• [Work order]
Extract, from the records beneath this instruction, each line that contains the word "CATAPULT".

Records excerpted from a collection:
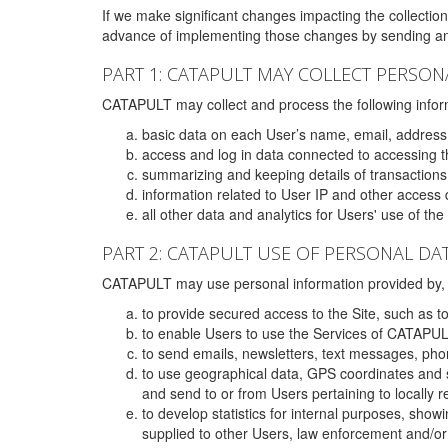
If we make significant changes impacting the collection,
advance of implementing those changes by sending an 
PART 1: CATAPULT MAY COLLECT PERSON
CATAPULT may collect and process the following infor
basic data on each User’s name, email, address
access and log in data connected to accessing the
summarizing and keeping details of transaction
information related to User IP and other access 
all other data and analytics for Users' use of th
PART 2: CATAPULT USE OF PERSONAL DA
CATAPULT may use personal information provided by, o
to provide secured access to the Site, such as t
to enable Users to use the Services of CATAPUL
to send emails, newsletters, text messages, pho
to use geographical data, GPS coordinates and s
and send to or from Users pertaining to locally 
to develop statistics for internal purposes, show
supplied to other Users, law enforcement and/or 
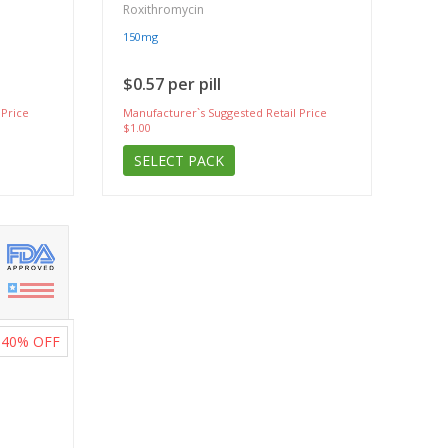
Roxithromycin
150mg
$0.57 per pill
 Price
Manufacturer`s Suggested Retail Price
$1.00
SELECT PACK
40%
OFF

• [Exercise solution]
PART 1: CATAPULT MAY COLLECT PERSON
CATAPULT may collect and process the following infor
PART 2: CATAPULT USE OF PERSONAL DA
CATAPULT may use personal information provided by, o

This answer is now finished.